En visite dans un commissariat de police d'Haïti, la gouverneure générale du Canada, Michaëlle Jean, a parlé pour la première fois en public, hier, des souvenirs sanglants de son enfance passée sous la dictature des Duvalier.

«Je ne peux pas m'empêcher de penser à la police que j'ai connue ici quand j'étais une petite fille. C'était des forces policières très différentes d'aujourd'hui. Une police répressive, très violente, très brutale, sans respect pour la nature humaine. Tu allais dans un poste de police et il y avait du sang partout sur les murs», a-t-elle raconté lors de l'inauguration d'un commissariat à Torbeck, dans la région des Cayes, à 138 km de la capitale, Port-au-Prince.

 

Mme Jean a poursuivi sur une note encore plus personnelle. «Je le sais, car mon père a été arrêté et torturé. Je le sais, car ma mère en a aussi souffert. Cette histoire n'est pas unique en Haïti. On s'en souvient», a-t-elle ajouté, émue. Née à Port-au-Prince, elle a immigré au Canada à l'âge de 11 ans pour fuir le régime dictatorial avec le reste de sa famille.

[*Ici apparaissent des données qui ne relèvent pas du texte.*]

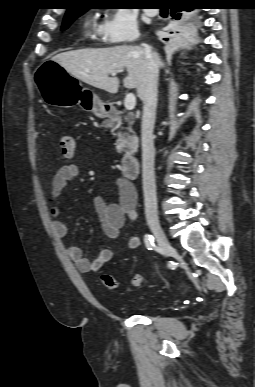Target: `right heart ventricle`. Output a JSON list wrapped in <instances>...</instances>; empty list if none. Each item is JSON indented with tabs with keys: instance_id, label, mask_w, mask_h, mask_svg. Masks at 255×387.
Here are the masks:
<instances>
[{
	"instance_id": "1",
	"label": "right heart ventricle",
	"mask_w": 255,
	"mask_h": 387,
	"mask_svg": "<svg viewBox=\"0 0 255 387\" xmlns=\"http://www.w3.org/2000/svg\"><path fill=\"white\" fill-rule=\"evenodd\" d=\"M87 26L91 27V32H93L95 30L93 24L91 25L90 22H87Z\"/></svg>"
}]
</instances>
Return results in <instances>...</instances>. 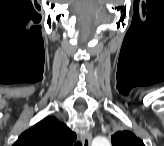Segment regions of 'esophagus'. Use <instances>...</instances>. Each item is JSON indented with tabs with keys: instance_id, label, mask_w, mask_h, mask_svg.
<instances>
[{
	"instance_id": "obj_1",
	"label": "esophagus",
	"mask_w": 164,
	"mask_h": 146,
	"mask_svg": "<svg viewBox=\"0 0 164 146\" xmlns=\"http://www.w3.org/2000/svg\"><path fill=\"white\" fill-rule=\"evenodd\" d=\"M91 142H92V134L91 132H86L82 136V144L83 146H91Z\"/></svg>"
}]
</instances>
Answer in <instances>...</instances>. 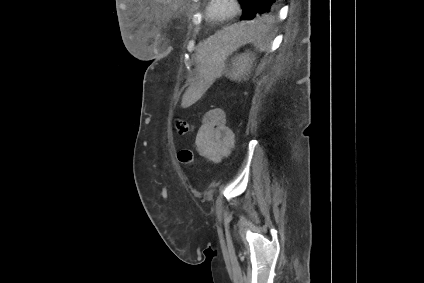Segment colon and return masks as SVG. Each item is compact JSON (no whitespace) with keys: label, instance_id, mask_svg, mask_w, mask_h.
Segmentation results:
<instances>
[{"label":"colon","instance_id":"1","mask_svg":"<svg viewBox=\"0 0 424 283\" xmlns=\"http://www.w3.org/2000/svg\"><path fill=\"white\" fill-rule=\"evenodd\" d=\"M175 129L178 134L185 135L192 131V125L185 119H177ZM178 159L185 165H191L194 160L193 152L189 149L180 150L178 152Z\"/></svg>","mask_w":424,"mask_h":283}]
</instances>
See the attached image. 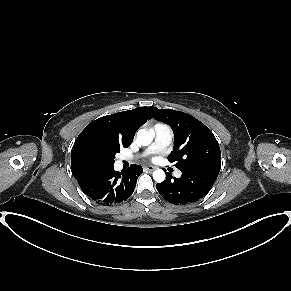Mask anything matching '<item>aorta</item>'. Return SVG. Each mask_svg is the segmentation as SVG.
I'll list each match as a JSON object with an SVG mask.
<instances>
[{
    "mask_svg": "<svg viewBox=\"0 0 291 291\" xmlns=\"http://www.w3.org/2000/svg\"><path fill=\"white\" fill-rule=\"evenodd\" d=\"M137 141L143 145L147 146L153 141L152 135L147 132L145 129H140L137 133ZM153 179L156 182H163L165 180V172L161 169L155 170L153 172Z\"/></svg>",
    "mask_w": 291,
    "mask_h": 291,
    "instance_id": "aorta-1",
    "label": "aorta"
}]
</instances>
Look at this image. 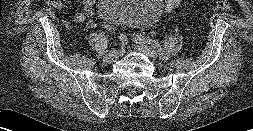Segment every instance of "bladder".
Returning a JSON list of instances; mask_svg holds the SVG:
<instances>
[{"label":"bladder","mask_w":253,"mask_h":131,"mask_svg":"<svg viewBox=\"0 0 253 131\" xmlns=\"http://www.w3.org/2000/svg\"><path fill=\"white\" fill-rule=\"evenodd\" d=\"M100 17L110 25L153 24L162 13L159 0H100Z\"/></svg>","instance_id":"31cf9c89"}]
</instances>
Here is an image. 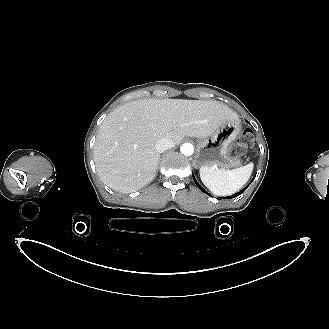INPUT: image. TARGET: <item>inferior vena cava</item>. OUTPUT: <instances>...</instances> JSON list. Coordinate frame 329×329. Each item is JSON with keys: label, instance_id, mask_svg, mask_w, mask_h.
<instances>
[{"label": "inferior vena cava", "instance_id": "obj_1", "mask_svg": "<svg viewBox=\"0 0 329 329\" xmlns=\"http://www.w3.org/2000/svg\"><path fill=\"white\" fill-rule=\"evenodd\" d=\"M174 142L169 138H161L156 142L155 148L158 153H162L165 150H168L174 147Z\"/></svg>", "mask_w": 329, "mask_h": 329}]
</instances>
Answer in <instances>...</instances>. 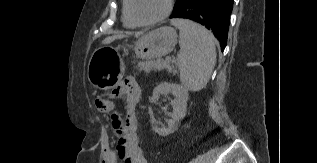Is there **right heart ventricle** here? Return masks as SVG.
Segmentation results:
<instances>
[{"label":"right heart ventricle","instance_id":"obj_1","mask_svg":"<svg viewBox=\"0 0 317 163\" xmlns=\"http://www.w3.org/2000/svg\"><path fill=\"white\" fill-rule=\"evenodd\" d=\"M122 23L126 28H134L136 26L129 17L128 10H127V0H123Z\"/></svg>","mask_w":317,"mask_h":163}]
</instances>
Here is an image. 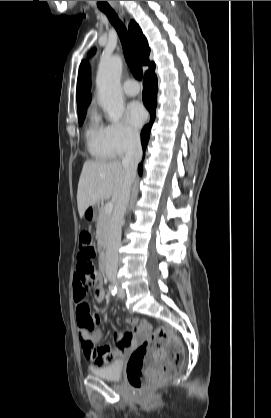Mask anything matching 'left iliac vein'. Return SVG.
<instances>
[{"label": "left iliac vein", "instance_id": "1", "mask_svg": "<svg viewBox=\"0 0 271 418\" xmlns=\"http://www.w3.org/2000/svg\"><path fill=\"white\" fill-rule=\"evenodd\" d=\"M118 297L119 298L125 297V291L120 286H118Z\"/></svg>", "mask_w": 271, "mask_h": 418}]
</instances>
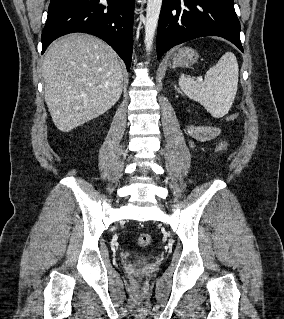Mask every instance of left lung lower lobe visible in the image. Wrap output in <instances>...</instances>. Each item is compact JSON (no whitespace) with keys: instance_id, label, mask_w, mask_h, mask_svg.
Instances as JSON below:
<instances>
[{"instance_id":"obj_1","label":"left lung lower lobe","mask_w":284,"mask_h":319,"mask_svg":"<svg viewBox=\"0 0 284 319\" xmlns=\"http://www.w3.org/2000/svg\"><path fill=\"white\" fill-rule=\"evenodd\" d=\"M203 36L223 37L243 52L233 0H163L157 32L158 59L175 45Z\"/></svg>"}]
</instances>
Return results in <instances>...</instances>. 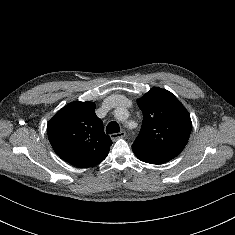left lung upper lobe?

Même si la dictature est chose du passé, des épisodes violents continuent de secouer ce petit pays des Antilles. C'est ici, aux Cayes, que les émeutes de la faim ont débuté en avril dernier. Ces manifestations contre «la vi chè» (la vie chère) ont fait six morts et des centaines de blessés, en plus d'avoir la tête du premier ministre Jacques Édouard Alexis.

Durant ces émeutes, le commissariat des Cayes a été pillé et brûlé. Il est l'un des 14 postes de police dont le Canada finance le réaménagement au coût de 3,5 millions de dollars. «J'espère qu'on ne sera pas obligé, comme ça arrive trop souvent dans ce pays, de reconstruire ce qui a déjà été construit», a dit la nouvelle première ministre d'Haïti, Michèle Pierre-Louis, présente à l'inauguration.

De son côté, la gouverneure générale a fait un lien entre la violence et l'insécurité alimentaire, qui touche 3,3 millions d'Haïtiens sur une population de 8,6 millions de personnes. «Les ventres vides représentent un potentiel explosif pour toute société», a souligné la gouverneure générale après avoir visité, plus tôt dans la journée, un projet rizicole financé par le Canada.

Dans les rues des Cayes, de nombreux jeunes sans emploi sont prêts à manifester de nouveau si leur sort ne s'améliore pas rapidement. «On veut du travail, mais le gouvernement ne nous aide pas. Si la population ne mange pas à sa faim, on affichera encore nos couleurs dans les rues», a affirmé Lebien Laurenceau, un jeune homme qui a pris part aux manifestations l'an dernier.

Plaque tournante du trafic de cocaïne

Le sud d'Haïti est aussi considéré comme une plaque tournante du trafic de cocaïne en raison de la «faiblesse de ses institutions», a souligné pour sa part le chef de la police d'Haïti, Mario Andrésol, aussi présent à l'inauguration du commissariat de police. «Nous sommes à seulement 8h de bateau rapide de la Colombie et du Venezuela», a-t-il rappelé. Les Canadiens bénéficieront d'une police haïtienne mieux équipée pour combattre les trafiquants puisque cette drogue est destinée aux pays riches, a conclu le chef de police.

La réforme de la police nationale, appuyée par la Mission des Nations unies pour la stabilisation d'Haïti, prendra un certain temps si l'on se fie à de récents événements de corruption impliquant les forces de l'ordre. En octobre dernier, huit policiers, dont le commissaire adjoint de Port-de-Paix, ville située dans le nord du pays, ont été arrêtés. Lors d'une opération policière, ils avaient saisi 1,7 million de dollars dans la résidence d'un trafiquant de drogue. Le hic: ce trafiquant avait plutôt caché 30 millions de dollars chez lui. Les policiers et leurs complices ont mis le reste dans leurs poches sans le déclarer aux autorités.